This patchset tries to answer only one question: After a process crash, how to
re-attach the device by another process. So I do not consider other questions
too much, such as:
(1) How to detect a crash?
(2) Is IO hang a crash? Should we kill the process?
(3) What if a blk-mq rq timeout? Does the process dies? Should we kill the process?
I think we can answer them after kernel-support of USER_RECOVERY is available.
For now I only try to directly kill the process in testcases and manually inject
a crash in handle_io_async().
>
> Such as, crash is detected after the ubq daemon pthread/process is crashed?
> Will you consider io hang in the daemon pthread/process? IMO, long-term,
> the crash detector utility should be part of ublksrv.
Yes, we should design a crash detector in ublksrv.
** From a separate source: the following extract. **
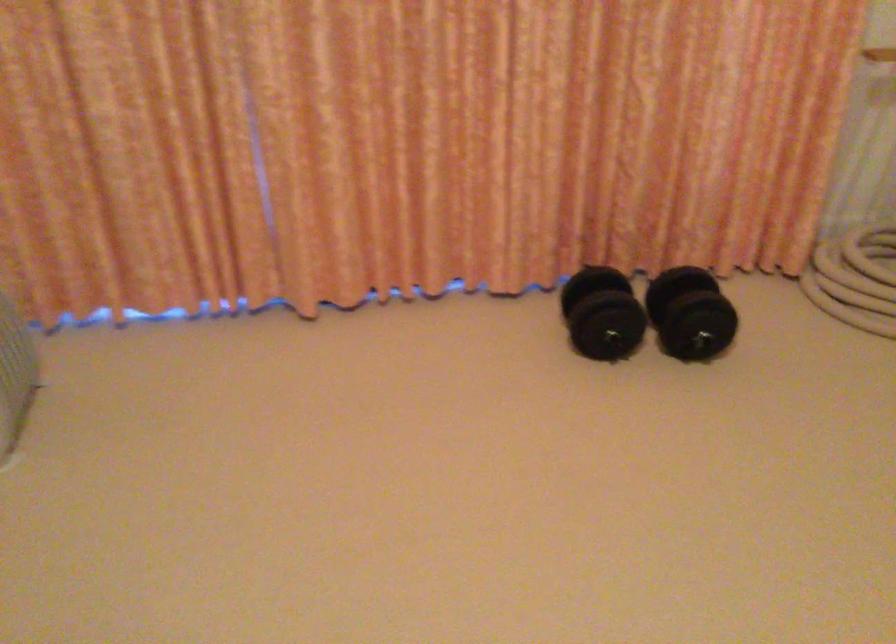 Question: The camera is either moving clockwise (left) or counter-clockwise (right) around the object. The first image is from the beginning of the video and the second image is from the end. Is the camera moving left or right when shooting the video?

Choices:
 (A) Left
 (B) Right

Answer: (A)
For IO hang, my idea is that:
(1) the ublksrv_tgt code should handle it if user runs ublksrv directly.
(2) the backend should handle it if user only uses libublksrv and embeds it inside
the backend code.
>
> We don't implement ublk driver's IO timeout yet, but that implementation may be
> related with this recovery feature closely, such as, one simple approach is to
> kill ubq-daemon if we can't move on after retrying several times, then
> let userspace detect & recovery.
You mean the ublk_drv can kill the ubq_daemon? I have not consider this case yet...
BTW, I don't think we should put too much logic(IO hang, detector) in ublk_drv
because it should only pass-through rqs to userpsace. We should make ublk_drv simple.
Accept a new daemon and re-attach it to /dev/ublkb0 is what it can do I think.
Regards,
Zhang
On Mon, Aug 29, 2022 at 12:00:49PM +0800, Ziyang Zhang wrote:
> On 2022/8/29 10:08, Ming Lei wrote:
> > On Wed, Aug 24, 2022 at 01:47:35PM +0800, ZiyangZhang wrote:
> >> ublk_drv is a driver simply passes all blk-mq rqs to ublksrv[1] in
> >> userspace. For each ublk queue, there is one ubq_daemon(pthread).
> >> All ubq_daemons share the same process which opens /dev/ublkcX.
> >> The ubq_daemon code infinitely loops on io_uring_enter() to
> >> send/receive io_uring cmds which pass information of blk-mq
> >> rqs.
> >>
> >> Now, if one ubq_daemon(pthread) or the process crashes, ublk_drv
> >> must abort the dying ubq, stop the device and release everything.
> >> This is not a good choice in practice because users do not expect
> >> aborted requests, I/O errors and a released device. They may want
> >> a recovery machenism so that no requests are aborted and no I/O
> >> error occurs. Anyway, users just want everything works as uaual.
> >
> > I understand the requirement is that both /dev/ublkbN and /dev/ublkcN
> > won't be deleted & re-added from user viewpoint after user recovery,
> > so the device context won't be lost.
>
> Yes, after the 'process' is killed or crashed(such as segmentation fault)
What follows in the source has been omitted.